PROBLEM
With the pictures omitted, transcribe each line below exactly as it is.
========================
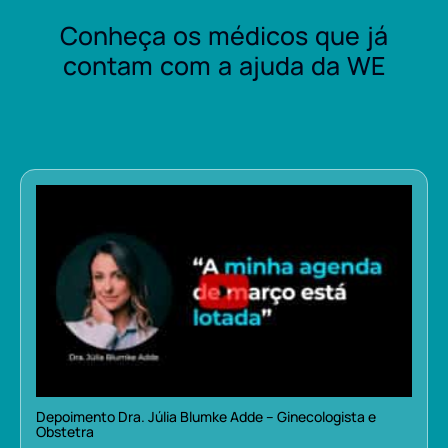
Conheça os médicos que já
contam com a ajuda da WE
Depoimento Dra. Júlia Blumke Adde – Ginecologista e
Obstetra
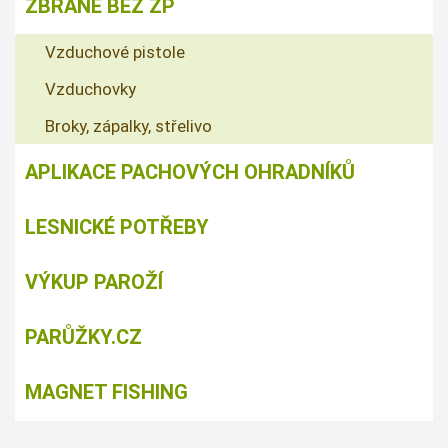
ZBRANĚ BEZ ZP
Vzduchové pistole
Vzduchovky
Broky, zápalky, střelivo
APLIKACE PACHOVÝCH OHRADNÍKŮ
LESNICKÉ POTŘEBY
VÝKUP PAROŽÍ
PARŮŽKY.CZ
MAGNET FISHING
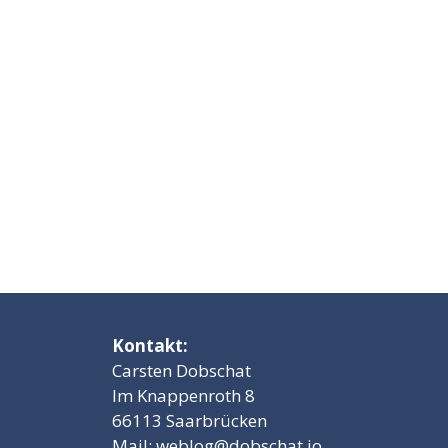
Kontakt:
Carsten Dobschat
Im Knappenroth 8
66113 Saarbrücken
Mail:
weblog@dobschat.io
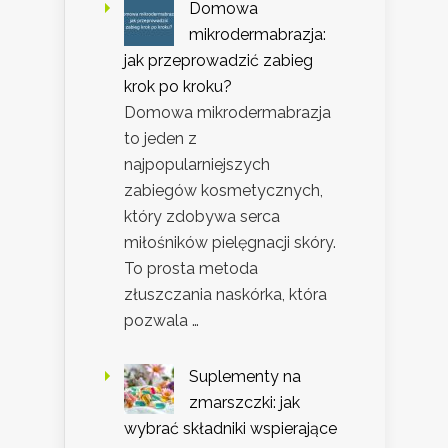
Domowa
mikrodermabrazja:
jak przeprowadzić zabieg
krok po kroku?
Domowa mikrodermabrazja
to jeden z
najpopularniejszych
zabiegów kosmetycznych,
który zdobywa serca
miłośników pielęgnacji skóry.
To prosta metoda
złuszczania naskórka, która
pozwala …
Suplementy na
zmarszczki: jak
wybrać składniki wspierające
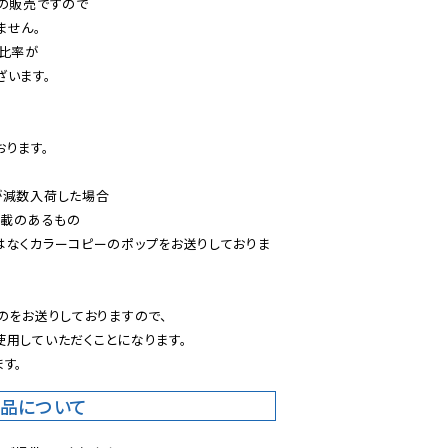
の販売ですので

せん。

比率が

います。

ります。

減数入荷した場合

載のあるもの

はなくカラーコピーのポップをお送りしておりま
のをお送りしておりますので、

用していただくことになります。

す。
商品について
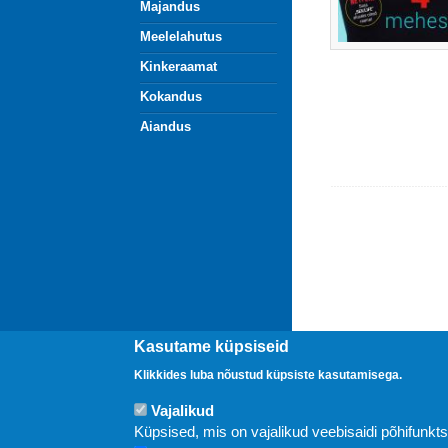
Majandus
Meelelahutus
Kinkeraamat
Kokandus
Aiandus
Kasutame küpsiseid
Klikkides luba nõustud küpsiste kasutamisega.
Vajalikud
Uudised
Küpsised, mis on vajalikud veebisaidi põhifunkt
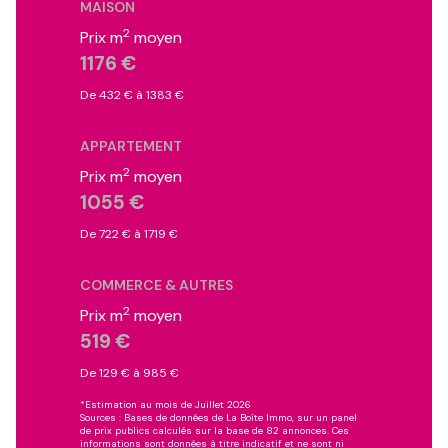
MAISON
2
Prix m
moyen
1176 €
De 432 € à 1383 €
APPARTEMENT
2
Prix m
moyen
1055 €
De 722 € à 1719 €
COMMERCE & AUTRES
2
Prix m
moyen
519 €
De 129 € à 985 €
*Estimation au mois de Juillet 2026
Sources : Bases de données de La Boîte Immo, sur un panel
de prix publics calculés sur la base de 82 annonces. Ces
informations sont données à titre indicatif et ne sont ni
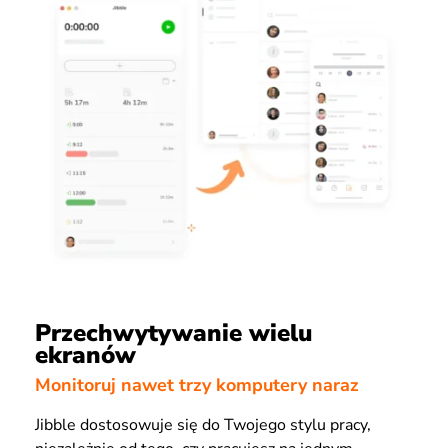
Przechwytywanie wielu
ekranów
Monitoruj nawet trzy komputery naraz
Jibble dostosowuje się do Twojego stylu pracy,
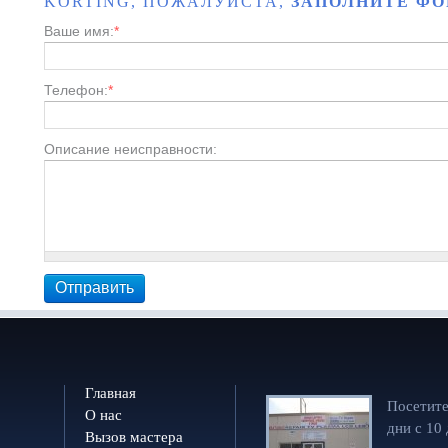
KORTING, ПОЖАЛУЙСТА,
ЗАПОЛНИТЕ ФО
Ваше имя:
*
Телефон:
*
Описание неисправности:
Главная
Посетите
О нас
дни с 10
Вызов мастера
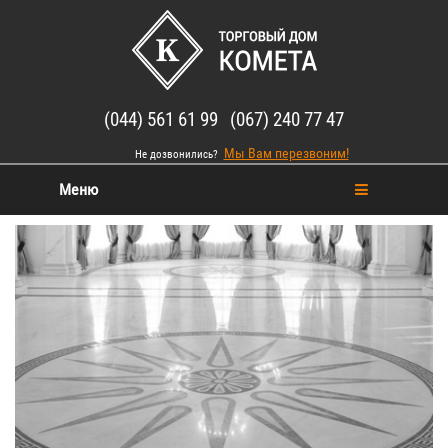
(044) 561 61 99 (067) 240 77 47
Мы Вам перезвоним!
Не дозвонились?
Меню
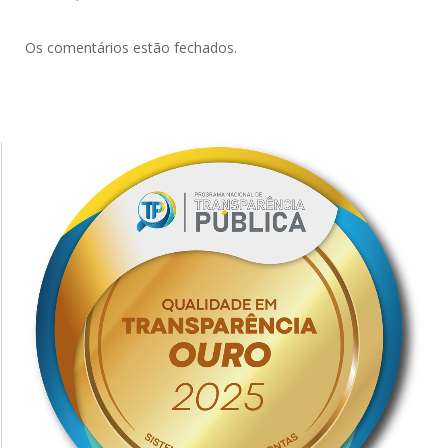
Os comentários estão fechados.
========================
SOLUTION TO THE EXERCISE
Conheça os médicos que já
contam com a ajuda da WE
Depoimento Dra. Júlia Blumke Adde – Ginecologista e
Obstetra
ZBRANĚ BEZ ZP
Vzduchové pistole
Vzduchovky
Broky, zápalky, střelivo
APLIKACE PACHOVÝCH OHRADNÍKŮ
LESNICKÉ POTŘEBY
VÝKUP PAROŽÍ
PARŮŽKY.CZ
MAGNET FISHING
Kontakt:
Carsten Dobschat
Im Knappenroth 8
66113 Saarbrücken
Mail:
weblog@dobschat.io
Domowa
mikrodermabrazja:
jak przeprowadzić zabieg
krok po kroku?
Domowa mikrodermabrazja
to jeden z
najpopularniejszych
zabiegów kosmetycznych,
który zdobywa serca
miłośników pielęgnacji skóry.
To prosta metoda
złuszczania naskórka, która
pozwala …
Suplementy na
zmarszczki: jak
wybrać składniki wspierające
の販売ですので

せん。

比率が

います。

ります。

減数入荷した場合

載のあるもの

はなくカラーコピーのポップをお送りしておりま
のをお送りしておりますので、

用していただくことになります。

す。
商品について
Majandus
Meelelahutus
Kinkeraamat
Kokandus
Aiandus
Kasutame küpsiseid
Klikkides luba nõustud küpsiste kasutamisega.
Vajalikud
Uudised
Küpsised, mis on vajalikud veebisaidi põhifunkt
MAISON
2
Prix m
moyen
1176 €
De 432 € à 1383 €
APPARTEMENT
2
Prix m
moyen
1055 €
De 722 € à 1719 €
COMMERCE & AUTRES
2
Prix m
moyen
519 €
De 129 € à 985 €
*Estimation au mois de Juillet 2026
Sources : Bases de données de La Boîte Immo, sur un panel
de prix publics calculés sur la base de 82 annonces. Ces
informations sont données à titre indicatif et ne sont ni
Przechwytywanie wielu
ekranów
Monitoruj nawet trzy komputery naraz
Jibble dostosowuje się do Twojego stylu pracy,
KORTING, ПОЖАЛУЙСТА,
ЗАПОЛНИТЕ ФО
Ваше имя:
*
Телефон:
*
Описание неисправности:
Главная
Посетите
О нас
дни с 10
Вызов мастера
(044) 561 61 99 (067) 240 77 47
Мы Вам перезвоним!
Не дозвонились?
Меню
Os comentários estão fechados.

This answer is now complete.